--- DATASET EXCERPTS Enclosed Below ---

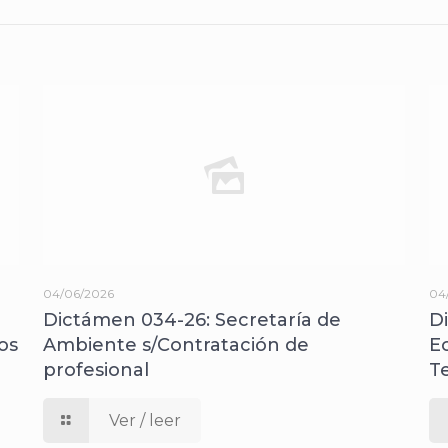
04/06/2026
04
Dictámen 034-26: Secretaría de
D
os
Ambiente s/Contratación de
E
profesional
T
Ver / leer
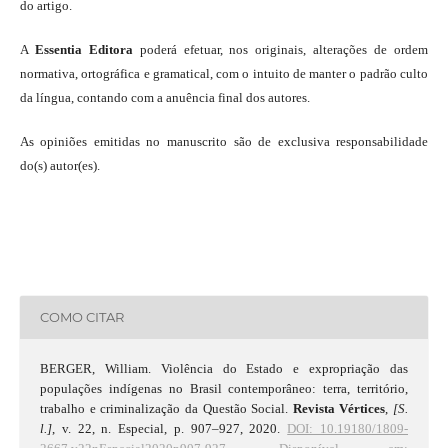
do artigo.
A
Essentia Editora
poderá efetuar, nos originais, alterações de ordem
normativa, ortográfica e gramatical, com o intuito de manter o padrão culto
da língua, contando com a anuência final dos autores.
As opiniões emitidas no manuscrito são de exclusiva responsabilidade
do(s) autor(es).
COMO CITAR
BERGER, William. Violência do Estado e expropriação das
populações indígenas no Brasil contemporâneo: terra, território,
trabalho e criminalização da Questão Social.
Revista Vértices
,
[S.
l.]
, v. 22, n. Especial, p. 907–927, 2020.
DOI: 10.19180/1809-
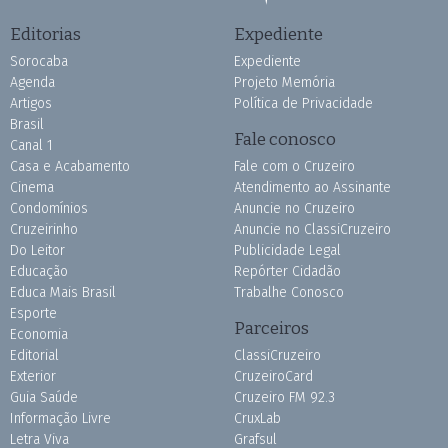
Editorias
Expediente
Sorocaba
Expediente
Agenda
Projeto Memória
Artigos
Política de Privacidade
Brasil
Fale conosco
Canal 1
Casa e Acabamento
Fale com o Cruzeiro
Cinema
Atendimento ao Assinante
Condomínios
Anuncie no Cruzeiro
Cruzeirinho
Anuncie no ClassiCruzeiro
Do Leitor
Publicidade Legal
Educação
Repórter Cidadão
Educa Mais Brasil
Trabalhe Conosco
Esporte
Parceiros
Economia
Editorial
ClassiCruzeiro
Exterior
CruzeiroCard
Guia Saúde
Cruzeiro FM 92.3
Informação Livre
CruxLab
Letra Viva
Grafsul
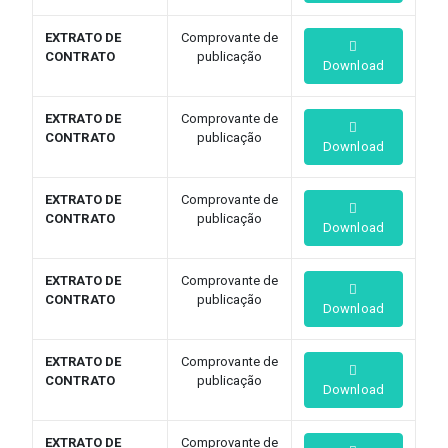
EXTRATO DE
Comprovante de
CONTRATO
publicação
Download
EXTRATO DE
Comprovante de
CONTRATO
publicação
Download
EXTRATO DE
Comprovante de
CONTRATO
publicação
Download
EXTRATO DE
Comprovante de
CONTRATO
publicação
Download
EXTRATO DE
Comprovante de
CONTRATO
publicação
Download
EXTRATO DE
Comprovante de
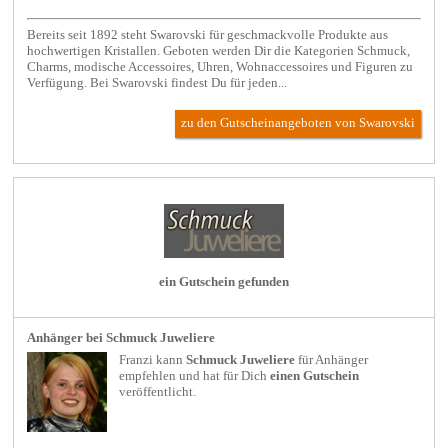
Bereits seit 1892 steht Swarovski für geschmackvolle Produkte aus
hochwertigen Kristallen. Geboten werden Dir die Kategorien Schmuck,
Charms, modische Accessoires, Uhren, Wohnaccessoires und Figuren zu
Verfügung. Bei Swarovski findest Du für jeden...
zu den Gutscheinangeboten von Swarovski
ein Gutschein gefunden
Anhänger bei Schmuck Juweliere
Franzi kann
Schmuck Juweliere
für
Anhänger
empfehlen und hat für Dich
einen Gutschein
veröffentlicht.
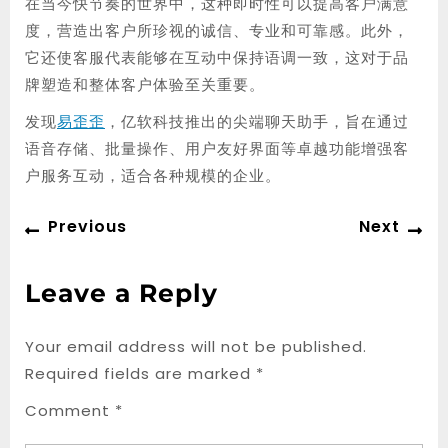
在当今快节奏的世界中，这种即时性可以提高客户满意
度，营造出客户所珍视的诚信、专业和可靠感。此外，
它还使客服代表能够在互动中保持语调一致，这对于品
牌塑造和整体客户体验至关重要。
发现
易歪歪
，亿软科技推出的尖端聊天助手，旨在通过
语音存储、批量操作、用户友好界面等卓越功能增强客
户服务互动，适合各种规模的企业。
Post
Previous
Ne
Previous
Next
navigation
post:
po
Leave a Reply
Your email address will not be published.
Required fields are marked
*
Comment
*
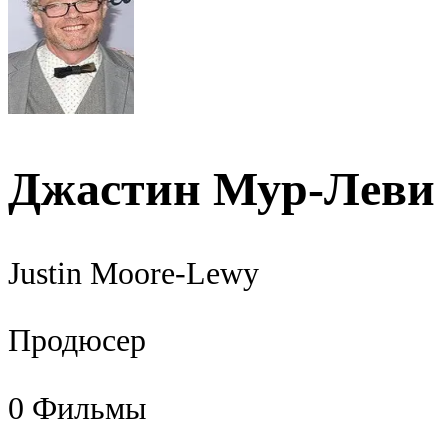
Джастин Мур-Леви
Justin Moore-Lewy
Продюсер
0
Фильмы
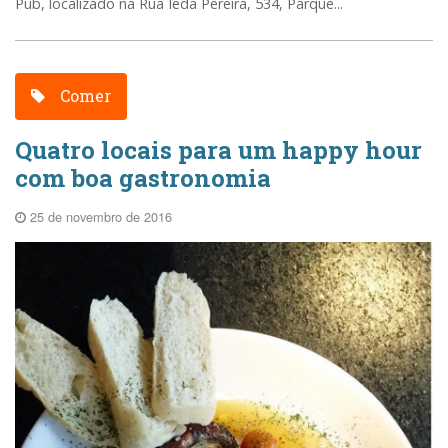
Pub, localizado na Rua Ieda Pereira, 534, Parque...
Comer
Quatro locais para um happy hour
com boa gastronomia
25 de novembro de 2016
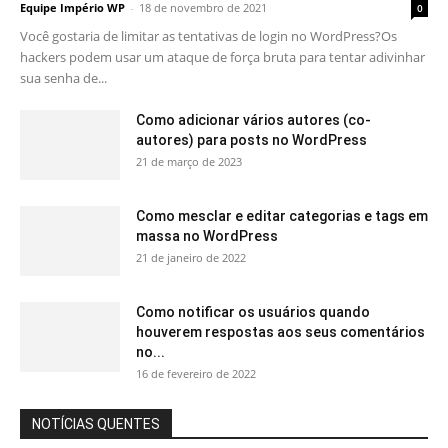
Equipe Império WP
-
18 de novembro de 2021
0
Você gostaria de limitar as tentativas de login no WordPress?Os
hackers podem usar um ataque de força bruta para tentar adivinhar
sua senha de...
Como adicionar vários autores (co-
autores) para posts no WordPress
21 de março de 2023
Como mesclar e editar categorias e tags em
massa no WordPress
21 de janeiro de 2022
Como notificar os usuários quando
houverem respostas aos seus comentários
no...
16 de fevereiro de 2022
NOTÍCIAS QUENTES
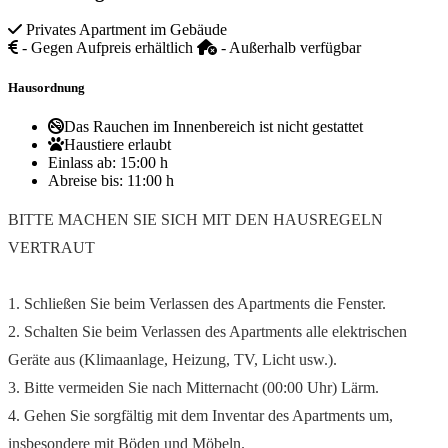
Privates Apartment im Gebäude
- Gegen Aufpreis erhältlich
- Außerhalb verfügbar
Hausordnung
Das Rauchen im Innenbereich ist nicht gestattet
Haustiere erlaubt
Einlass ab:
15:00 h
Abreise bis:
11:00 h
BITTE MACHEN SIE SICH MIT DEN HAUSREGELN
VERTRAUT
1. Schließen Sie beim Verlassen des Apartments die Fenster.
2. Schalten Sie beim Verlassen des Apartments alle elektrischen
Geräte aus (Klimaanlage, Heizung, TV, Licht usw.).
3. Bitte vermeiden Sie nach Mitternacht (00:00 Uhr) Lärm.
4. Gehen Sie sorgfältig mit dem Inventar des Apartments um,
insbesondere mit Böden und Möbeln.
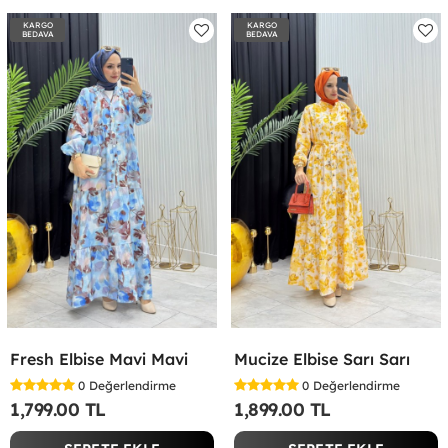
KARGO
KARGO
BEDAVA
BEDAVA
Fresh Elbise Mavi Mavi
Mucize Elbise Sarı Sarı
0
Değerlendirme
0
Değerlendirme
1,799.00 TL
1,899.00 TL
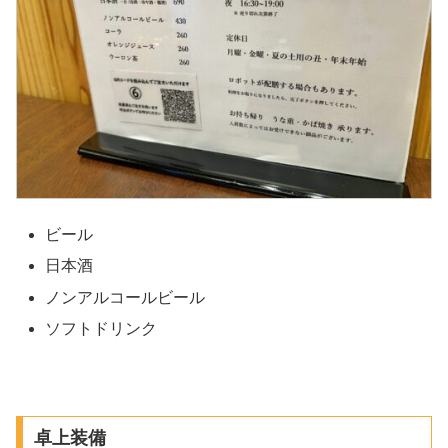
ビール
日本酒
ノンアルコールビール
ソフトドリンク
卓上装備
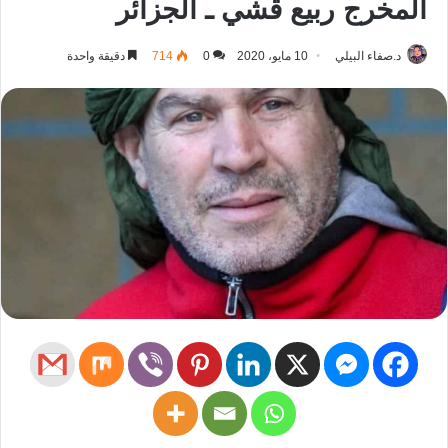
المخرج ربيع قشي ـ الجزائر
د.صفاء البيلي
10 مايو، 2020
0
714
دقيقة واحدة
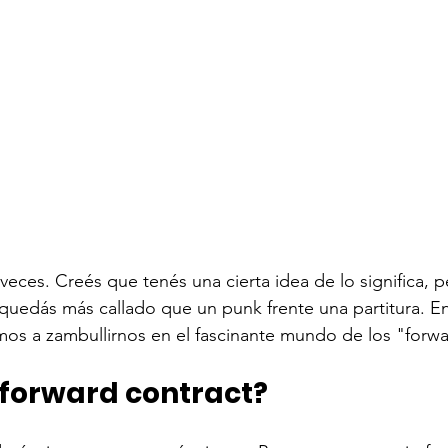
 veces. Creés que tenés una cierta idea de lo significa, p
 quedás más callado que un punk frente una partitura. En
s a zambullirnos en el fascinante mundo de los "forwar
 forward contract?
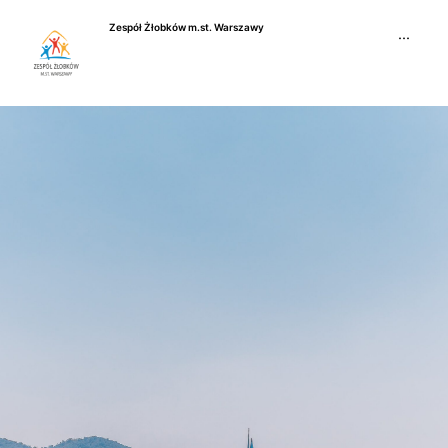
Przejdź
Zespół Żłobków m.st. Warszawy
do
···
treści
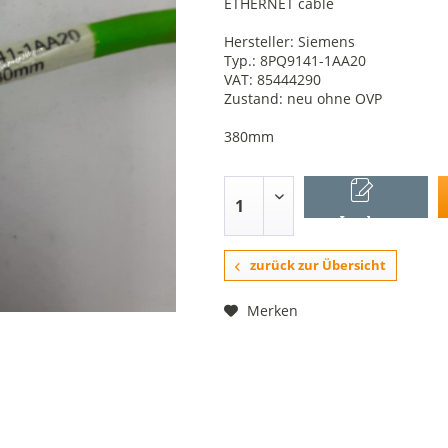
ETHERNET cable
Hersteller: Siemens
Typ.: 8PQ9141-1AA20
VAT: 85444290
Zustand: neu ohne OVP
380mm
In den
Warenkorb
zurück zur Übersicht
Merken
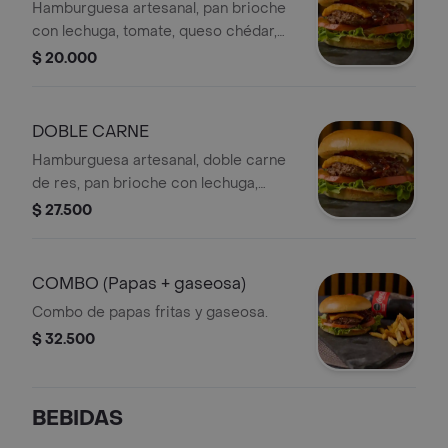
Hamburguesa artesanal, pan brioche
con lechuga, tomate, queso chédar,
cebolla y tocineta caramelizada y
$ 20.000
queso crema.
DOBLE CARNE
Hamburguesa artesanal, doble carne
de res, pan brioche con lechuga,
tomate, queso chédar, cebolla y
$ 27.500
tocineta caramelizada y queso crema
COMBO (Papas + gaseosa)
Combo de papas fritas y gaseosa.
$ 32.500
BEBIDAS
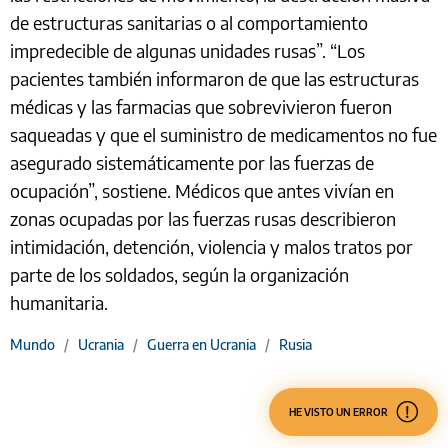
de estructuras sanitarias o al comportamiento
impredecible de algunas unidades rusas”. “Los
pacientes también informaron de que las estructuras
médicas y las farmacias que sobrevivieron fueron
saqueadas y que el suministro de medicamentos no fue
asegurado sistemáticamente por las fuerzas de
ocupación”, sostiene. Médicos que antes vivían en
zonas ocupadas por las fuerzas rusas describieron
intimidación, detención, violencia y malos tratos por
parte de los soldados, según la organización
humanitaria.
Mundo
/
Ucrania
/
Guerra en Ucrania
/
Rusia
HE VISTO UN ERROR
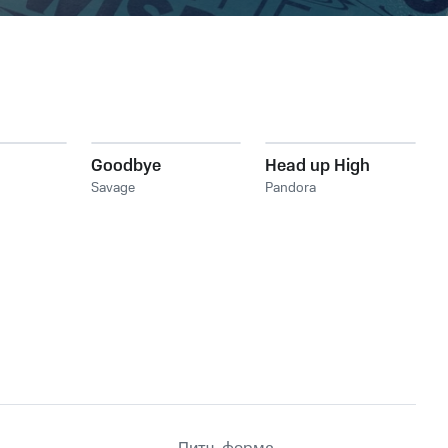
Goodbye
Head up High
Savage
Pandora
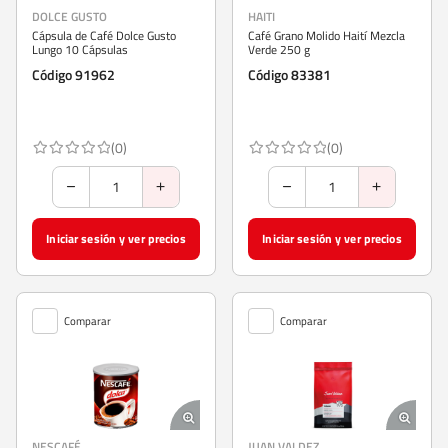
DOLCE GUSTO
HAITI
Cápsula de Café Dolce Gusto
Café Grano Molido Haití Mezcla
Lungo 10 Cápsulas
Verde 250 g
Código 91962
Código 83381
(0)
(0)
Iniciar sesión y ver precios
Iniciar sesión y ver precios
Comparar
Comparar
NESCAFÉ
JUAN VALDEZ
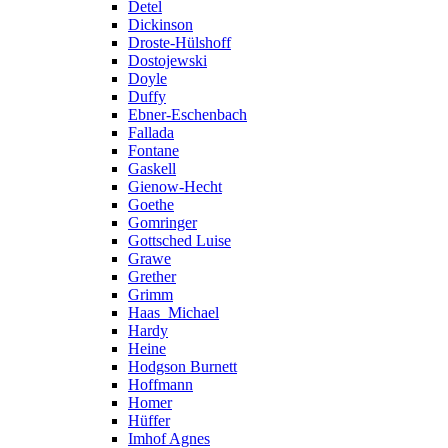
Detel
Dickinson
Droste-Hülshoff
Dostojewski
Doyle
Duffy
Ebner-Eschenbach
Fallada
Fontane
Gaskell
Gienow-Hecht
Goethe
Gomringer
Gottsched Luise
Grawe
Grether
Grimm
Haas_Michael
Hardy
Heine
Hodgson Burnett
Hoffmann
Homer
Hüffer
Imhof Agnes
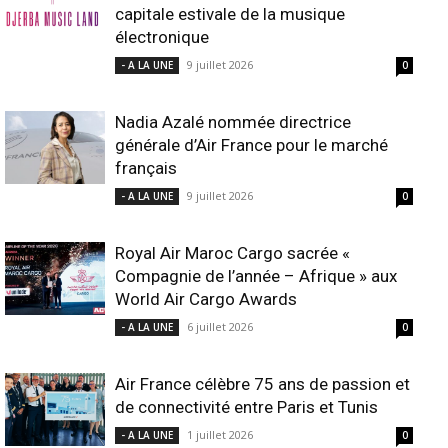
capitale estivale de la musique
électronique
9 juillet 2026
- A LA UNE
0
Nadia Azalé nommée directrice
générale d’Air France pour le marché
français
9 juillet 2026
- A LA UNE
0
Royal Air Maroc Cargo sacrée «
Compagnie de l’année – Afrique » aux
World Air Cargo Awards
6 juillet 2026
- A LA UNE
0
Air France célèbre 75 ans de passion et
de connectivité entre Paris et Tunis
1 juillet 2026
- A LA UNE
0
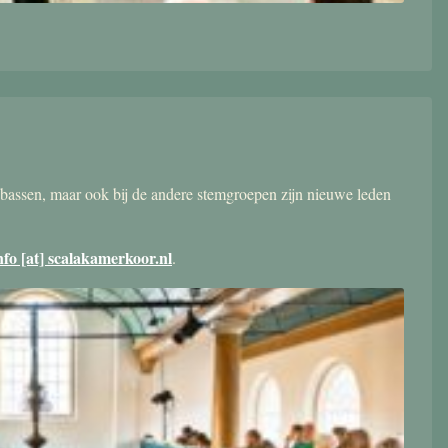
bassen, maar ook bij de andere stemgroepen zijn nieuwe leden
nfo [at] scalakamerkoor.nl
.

--- End of Enclosed DATASET EXCERPTS ---

TASK ITEM: In the transcription, every picture is to be excluded and the records above given again exactly.

OUTPUT FOR THIS EXERCISE:
04/06/2026
04
Dictámen 034-26: Secretaría de
D
os
Ambiente s/Contratación de
E
profesional
T
Ver / leer
do artigo.
A
Essentia Editora
poderá efetuar, nos originais, alterações de ordem
normativa, ortográfica e gramatical, com o intuito de manter o padrão culto
da língua, contando com a anuência final dos autores.
As opiniões emitidas no manuscrito são de exclusiva responsabilidade
do(s) autor(es).
COMO CITAR
BERGER, William. Violência do Estado e expropriação das
populações indígenas no Brasil contemporâneo: terra, território,
trabalho e criminalização da Questão Social.
Revista Vértices
,
[S.
l.]
, v. 22, n. Especial, p. 907–927, 2020.
DOI: 10.19180/1809-
Editorias
Expediente
Sorocaba
Expediente
Agenda
Projeto Memória
Artigos
Política de Privacidade
Brasil
Fale conosco
Canal 1
Casa e Acabamento
Fale com o Cruzeiro
Cinema
Atendimento ao Assinante
Condomínios
Anuncie no Cruzeiro
Cruzeirinho
Anuncie no ClassiCruzeiro
Do Leitor
Publicidade Legal
Educação
Repórter Cidadão
Educa Mais Brasil
Trabalhe Conosco
Esporte
Parceiros
Economia
Editorial
ClassiCruzeiro
Exterior
CruzeiroCard
Guia Saúde
Cruzeiro FM 92.3
Informação Livre
CruxLab
Letra Viva
Grafsul
EXTRATO DE
Comprovante de
CONTRATO
publicação
Download
EXTRATO DE
Comprovante de
CONTRATO
publicação
Download
EXTRATO DE
Comprovante de
CONTRATO
publicação
Download
EXTRATO DE
Comprovante de
CONTRATO
publicação
Download
EXTRATO DE
Comprovante de
CONTRATO
publicação
Download
EXTRATO DE
Comprovante de
Bereits seit 1892 steht Swarovski für geschmackvolle Produkte aus
hochwertigen Kristallen. Geboten werden Dir die Kategorien Schmuck,
Charms, modische Accessoires, Uhren, Wohnaccessoires und Figuren zu
Verfügung. Bei Swarovski findest Du für jeden...
zu den Gutscheinangeboten von Swarovski
ein Gutschein gefunden
Anhänger bei Schmuck Juweliere
Franzi kann
Schmuck Juweliere
für
Anhänger
empfehlen und hat für Dich
einen Gutschein
veröffentlicht.
在当今快节奏的世界中，这种即时性可以提高客户满意
度，营造出客户所珍视的诚信、专业和可靠感。此外，
它还使客服代表能够在互动中保持语调一致，这对于品
牌塑造和整体客户体验至关重要。
发现
易歪歪
，亿软科技推出的尖端聊天助手，旨在通过
语音存储、批量操作、用户友好界面等卓越功能增强客
户服务互动，适合各种规模的企业。
Post
Previous
Ne
Previous
Next
navigation
post:
po
Leave a Reply
Your email address will not be published.
Required fields are marked
*
Comment
*
Джастин Мур-Леви
Justin Moore-Lewy
Продюсер
0
Фильмы
Pub, localizado na Rua Ieda Pereira, 534, Parque...
Comer
Quatro locais para um happy hour
com boa gastronomia
25 de novembro de 2016
Equipe Império WP
-
18 de novembro de 2021
0
Você gostaria de limitar as tentativas de login no WordPress?Os
hackers podem usar um ataque de força bruta para tentar adivinhar
sua senha de...
Como adicionar vários autores (co-
autores) para posts no WordPress
21 de março de 2023
Como mesclar e editar categorias e tags em
massa no WordPress
21 de janeiro de 2022
Como notificar os usuários quando
houverem respostas aos seus comentários
no...
16 de fevereiro de 2022
NOTÍCIAS QUENTES
Privates Apartment im Gebäude
- Gegen Aufpreis erhältlich
- Außerhalb verfügbar
Hausordnung
Das Rauchen im Innenbereich ist nicht gestattet
Haustiere erlaubt
Einlass ab:
15:00 h
Abreise bis:
11:00 h
BITTE MACHEN SIE SICH MIT DEN HAUSREGELN
VERTRAUT
1. Schließen Sie beim Verlassen des Apartments die Fenster.
2. Schalten Sie beim Verlassen des Apartments alle elektrischen
Geräte aus (Klimaanlage, Heizung, TV, Licht usw.).
3. Bitte vermeiden Sie nach Mitternacht (00:00 Uhr) Lärm.
4. Gehen Sie sorgfältig mit dem Inventar des Apartments um,
insbesondere mit Böden und Möbeln.
KARGO
KARGO
BEDAVA
BEDAVA
Fresh Elbise Mavi Mavi
Mucize Elbise Sarı Sarı
0
Değerlendirme
0
Değerlendirme
1,799.00 TL
1,899.00 TL
ビール
日本酒
ノンアルコールビール
ソフトドリンク
卓上装備
المخرج ربيع قشي ـ الجزائر
د.صفاء البيلي
10 مايو، 2020
0
714
دقيقة واحدة
 veces. Creés que tenés una cierta idea de lo significa, p
 quedás más callado que un punk frente una partitura. En
s a zambullirnos en el fascinante mundo de los "forwar
 forward contract?
Przejdź
Zespół Żłobków m.st. Warszawy
do
···
treści
ETHERNET cable
Hersteller: Siemens
Typ.: 8PQ9141-1AA20
VAT: 85444290
Zustand: neu ohne OVP
380mm
In den
Warenkorb
zurück zur Übersicht
Merken
Hamburguesa artesanal, pan brioche
con lechuga, tomate, queso chédar,
cebolla y tocineta caramelizada y
$ 20.000
queso crema.
DOBLE CARNE
Hamburguesa artesanal, doble carne
de res, pan brioche con lechuga,
tomate, queso chédar, cebolla y
$ 27.500
tocineta caramelizada y queso crema
COMBO (Papas + gaseosa)
Combo de papas fritas y gaseosa.
$ 32.500
BEBIDAS
de estructuras sanitarias o al comportamiento
impredecible de algunas unidades rusas”. “Los
pacientes también informaron de que las estructuras
médicas y las farmacias que sobrevivieron fueron
saqueadas y que el suministro de medicamentos no fue
asegurado sistemáticamente por las fuerzas de
ocupación”, sostiene. Médicos que antes vivían en
zonas ocupadas por las fuerzas rusas describieron
intimidación, detención, violencia y malos tratos por
parte de los soldados, según la organización
humanitaria.
Mundo
/
Ucrania
/
Guerra en Ucrania
/
Rusia
HE VISTO UN ERROR
Goodbye
Head up High
Savage
Pandora
DOLCE GUSTO
HAITI
Cápsula de Café Dolce Gusto
Café Grano Molido Haití Mezcla
Lungo 10 Cápsulas
Verde 250 g
Código 91962
Código 83381
(0)
(0)
Iniciar sesión y ver precios
Iniciar sesión y ver precios
Comparar
Comparar
NESCAFÉ
JUAN VALDEZ
Detel
Dickinson
Droste-Hülshoff
Dostojewski
Doyle
Duffy
Ebner-Eschenbach
Fallada
Fontane
Gaskell
Gienow-Hecht
Goethe
Gomringer
Gottsched Luise
Grawe
Grether
Grimm
Haas_Michael
Hardy
Heine
Hodgson Burnett
Hoffmann
Homer
Hüffer
Imhof Agnes
capitale estivale de la musique
électronique
9 juillet 2026
- A LA UNE
0
Nadia Azalé nommée directrice
générale d’Air France pour le marché
français
9 juillet 2026
- A LA UNE
0
Royal Air Maroc Cargo sacrée «
Compagnie de l’année – Afrique » aux
World Air Cargo Awards
6 juillet 2026
- A LA UNE
0
Air France célèbre 75 ans de passion et
de connectivité entre Paris et Tunis
1 juillet 2026
- A LA UNE
0
bassen, maar ook bij de andere stemgroepen zijn nieuwe leden
nfo [at] scalakamerkoor.nl
.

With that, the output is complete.